Page images and extracted text
▽

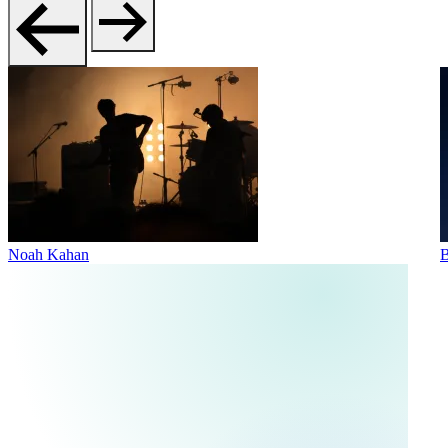
Noah Kahan
B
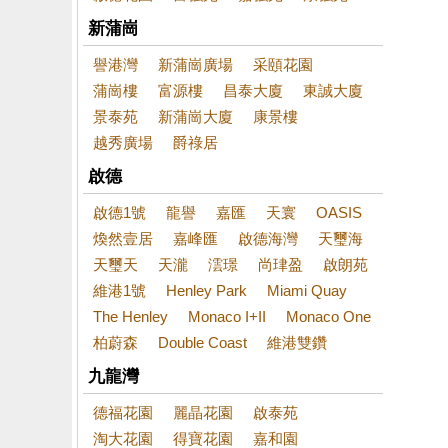
新蒲崗
譽港灣
新蒲崗廣場
采頤花園
蒲崗樓
富源樓
昌泰大廈
東誠大廈
景泰苑
新蒲崗大廈
康景樓
越秀廣場
爵祿居
啟德
啟德1號
龍譽
嘉匯
天寰
OASIS
煥然壹居
嘉峰匯
啟德海灣
天璽海
天璽天
天瀧
澐璟
尚珒盈
啟朗苑
維港1號
Henley Park
Miami Quay
The Henley
Monaco I+II
Monaco One
柏蔚森
Double Coast
維港雙鑽
九龍灣
德福花園
麗晶花園
啟泰苑
淘大花園
得寶花園
嘉和園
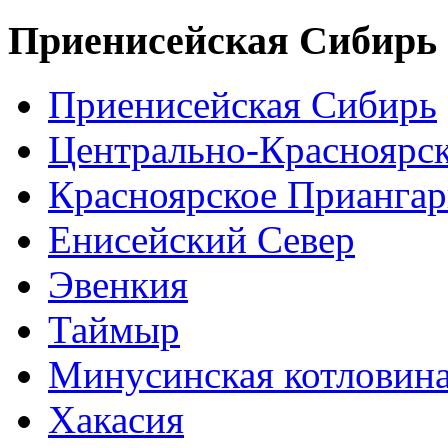
Приенисейская Сибирь
Приенисейская Сибирь
Центрально-Красноярс
Красноярское Приангар
Енисейский Север
Эвенкия
Таймыр
Минусинская котловин
Хакасия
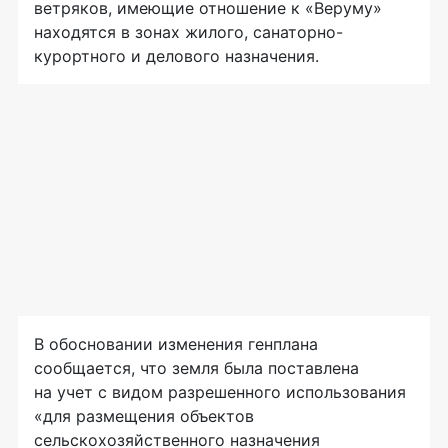
ветряков, имеющие отношение к «Веруму»
находятся в зонах жилого, санаторно-
курортного и делового назначения.
В обосновании изменения генплана
сообщается, что земля была поставлена
на учет с видом разрешенного использования
«для размещения объектов
сельскохозяйственного назначения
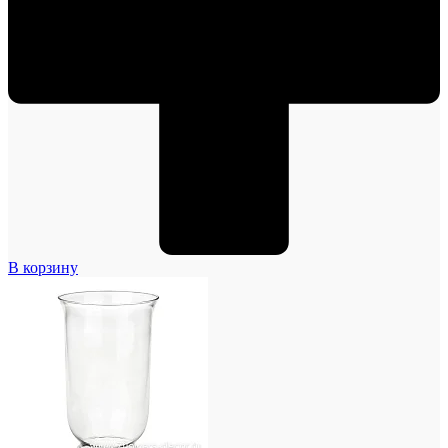
В корзину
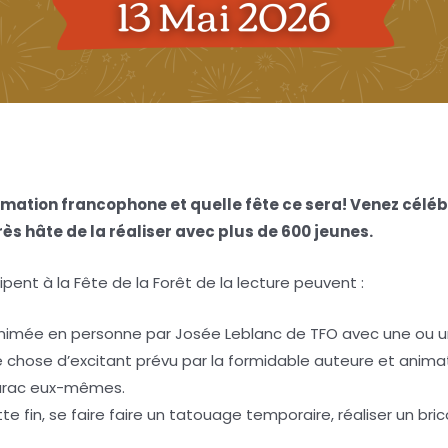
mmation francophone et quelle fête ce sera! Venez céléb
ès hâte de la réaliser avec plus de 600 jeunes.
ent à la Fête de la Forêt de la lecture peuvent :
imée en personne par Josée Leblanc de TFO avec une ou un au
ue chose d’excitant prévu par la formidable auteure et animat
marac eux-mêmes.
e fin, se faire faire un tatouage temporaire, réaliser un b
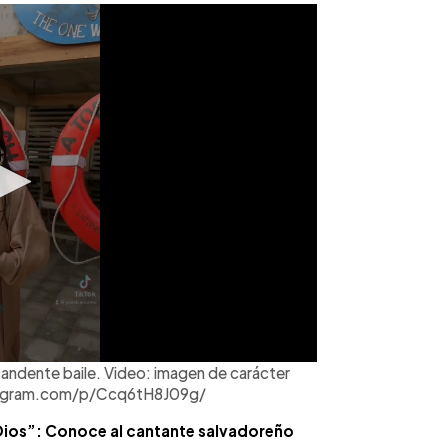
andente baile. Video: imagen de carácter
nstagram.com/p/Ccq6tH8J09g/
Dios”: Conoce al cantante salvadoreño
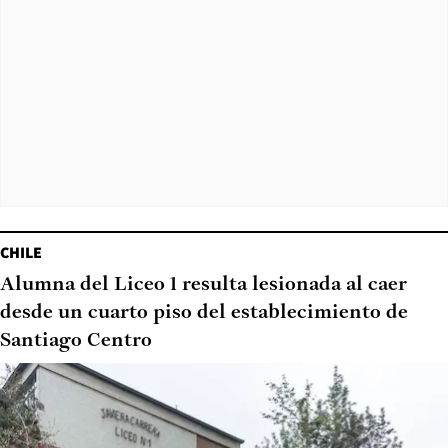
CHILE
Alumna del Liceo 1 resulta lesionada al caer
desde un cuarto piso del establecimiento de
Santiago Centro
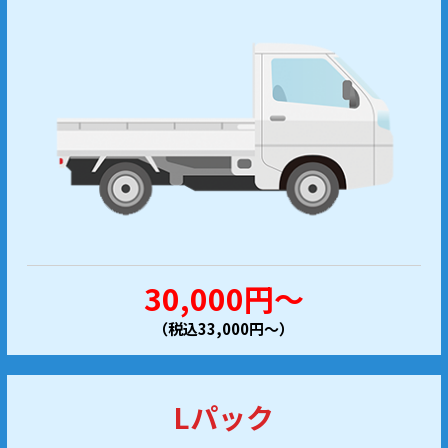
30,000円～
（税込33,000円～）
Lパック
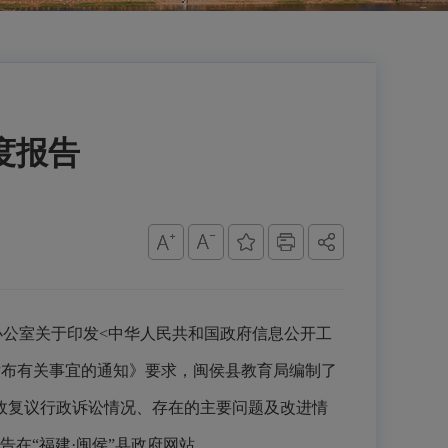
度报告
办公室关于印发
<中华人民共和国政府信息公开工
发布有关
事宜
的通知》要求，闽侯县教育局编制了
政复议行政诉讼情况、存在的主要问题及改进情
报告在“福建·闽侯”县政府网站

△

From the first record above to the last, output each one exactly and omit the pictures.

- Reply
Noah Kahan
B
新蒲崗
譽港灣
新蒲崗廣場
采頤花園
蒲崗樓
富源樓
昌泰大廈
東誠大廈
景泰苑
新蒲崗大廈
康景樓
越秀廣場
爵祿居
啟德
啟德1號
龍譽
嘉匯
天寰
OASIS
煥然壹居
嘉峰匯
啟德海灣
天璽海
天璽天
天瀧
澐璟
尚珒盈
啟朗苑
維港1號
Henley Park
Miami Quay
The Henley
Monaco I+II
Monaco One
柏蔚森
Double Coast
維港雙鑽
九龍灣
德福花園
麗晶花園
啟泰苑
淘大花園
得寶花園
嘉和園
Приенисейская Сибирь
Приенисейская Сибирь
Центрально-Красноярс
Красноярское Приангар
Енисейский Север
Эвенкия
Таймыр
Минусинская котловин
Хакасия
ветряков, имеющие отношение к «Веруму»
находятся в зонах жилого, санаторно-
курортного и делового назначения.
В обосновании изменения генплана
сообщается, что земля была поставлена
на учет с видом разрешенного использования
«для размещения объектов
сельскохозяйственного назначения
В корзину
mmation francophone et quelle fête ce sera! Venez céléb
ès hâte de la réaliser avec plus de 600 jeunes.
ent à la Fête de la Forêt de la lecture peuvent :
imée en personne par Josée Leblanc de TFO avec une ou un au
ue chose d’excitant prévu par la formidable auteure et animat
marac eux-mêmes.
e fin, se faire faire un tatouage temporaire, réaliser un b
andente baile. Video: imagen de carácter
nstagram.com/p/Ccq6tH8J09g/
Dios”: Conoce al cantante salvadoreño
CHILE
Alumna del Liceo 1 resulta lesionada al caer
desde un cuarto piso del establecimiento de
Santiago Centro
30,000円～
（税込33,000円～）
Lパック
度报告
办公室关于印发
<中华人民共和国政府信息公开工
发布有关
事宜
的通知》要求，闽侯县教育局编制了
政复议行政诉讼情况、存在的主要问题及改进情
报告在“福建·闽侯”县政府网站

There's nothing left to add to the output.